Movieline

The Mad Science of Fringe: Artificial Life Generates Artificial Creepiness

Men talk with gaping holes where their hearts should be (We flash back to the hideous singing corpses from Fringe's unfortunate musical episode). Mad scientists string up corpses like marionettes so they can dance. Why did these things happen in last night's Fringe? Because, while they are largely totally unrelated to the plot, they help pad the creepy quota. And sometimes, as long as you're not thinking too hard about it, that's all you really need. Read on for the mad science breakdown of "Marionette!"

Scenario: Depressed, almost-doctor Roland Barrett is collecting the donated organs of his lost love so he can reanimate her. For some reason, he injects his transplant victims with a serum to slow cell decay before taking their parts back to his corpse. (Of course, one victim doesn't have a heart while he does this, so there's no way for the serum to actually ... yeah.) Anyway, again, it pads the creepy quota and makes for an ultimately diversionary instance of bodies talking while they have no heart.

Plausibility: 6 of 10. I don't think I can ethically give reanimation higher than 6, but this was at least a far more interesting scenario than The X-Files movie. But let's talk about that marionette scene. Was Amanda a ballerina? Did Barrett really dig ballerinas? Should we stop asking questions and just let the ick-factor work its magic? I will pretend the answer to all of these is unequivocally yes.

Scenario: When the corpse, Amanda, is reanimated, Barrett looks into her eyes and remembers that crucial lesson from the Buffy episode "The Body": They come back wrong, dude. It's always a mistake. He leaves her to die three minutes later.

Plausibility: 8 of 10. This makes about as much sense as you can make from reanimation. Barrett is only able to get the synapses firing, or "create life on the cellular level," as Walter explains.

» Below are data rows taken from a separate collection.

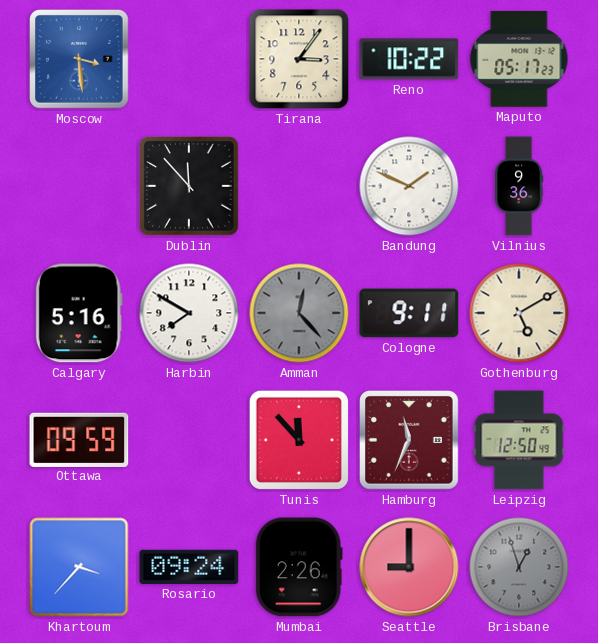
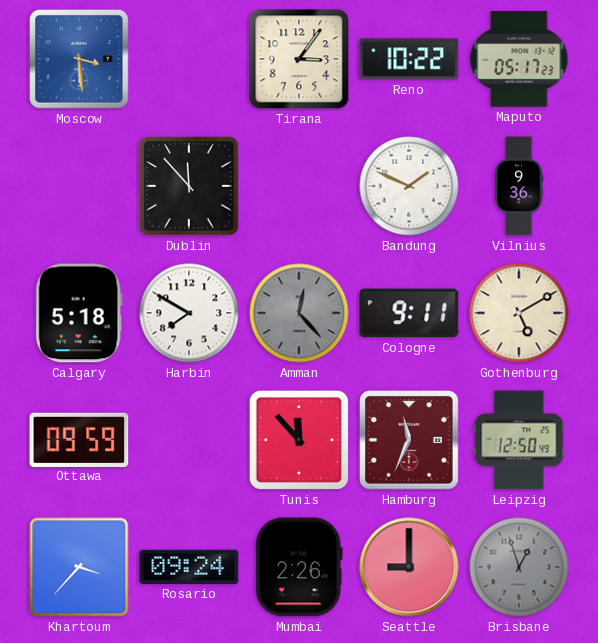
Calgary: 5:16 -> 5:18
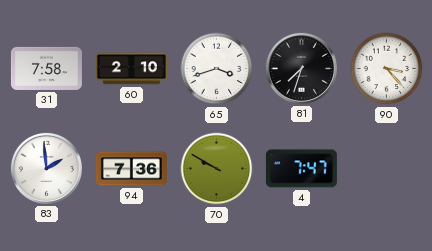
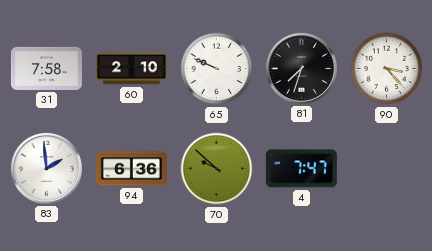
65: 3:42 -> 9:49
94: 7:36 -> 6:36
70: 9:50 -> 9:52
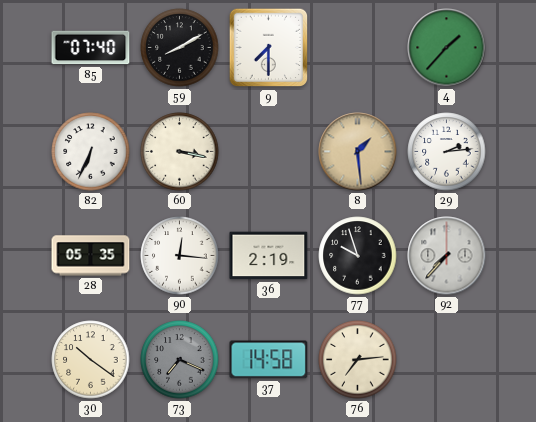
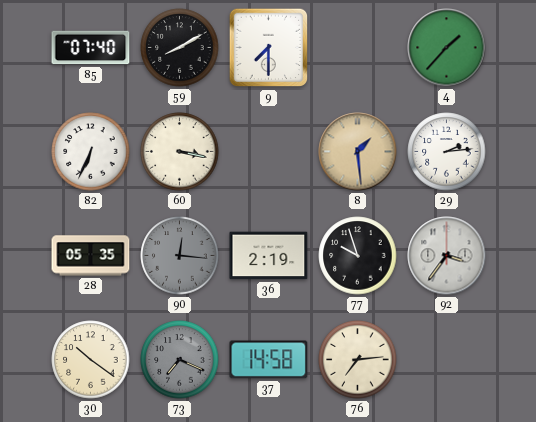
90 dial: white -> grey
92: 7:37 -> 3:36
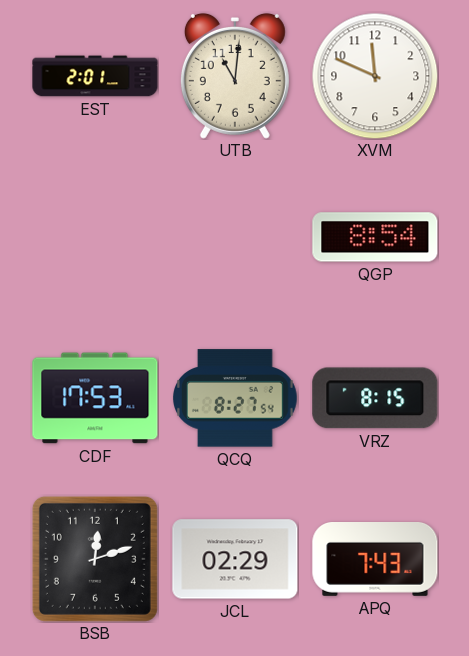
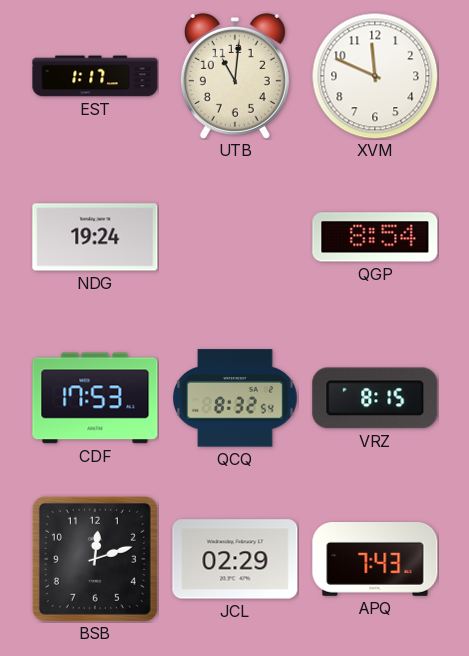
EST: 2:01 -> 1:17
NDG: none -> 19:24
QCQ: 8:27 -> 8:32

Scenario: Olivia, back from the alt-world, comes to terms with the fact that Bolivia hasn't cleaned her apartment in weeks, deleted all her TiVo Season Passes, and, oh yeah, slept with her almost-boyfriend. When Peter first fesses up, she explains it away awfully quickly -- "Who knows what would have happened if Bolivia's boyfriend had been around!" she ribs. But soon as Dr. Frankenstein drops that line about knowing it wasn't his Amanda when he looked into her eyes, Olivia realizes she's miffed. "I know the facts," Olivia whines at Peter, "But I had to deal with a vision of you giving me the Cliff Notes for every episode this season. Why didn't you?" She saunters off leaving poor Peter to mope.

Plausibility: 3 of 10. I get that Olivia's angry -- and maybe she'll admit come January 21 that she overreacted a little -- but what did she expect from the man? It took until about last week for the brother-and-sister vibes to quiet down! It's not completely artificial; it's just not helping me buy this relationship at all.

Scenario: Fringe will survive on Fridays.

Plausibility: 5 of 10. I'm not going to make any predictions here, but after the end-of-episode tease of the Observers' return, I'm really hoping the new time slot gives the show a ratings boost.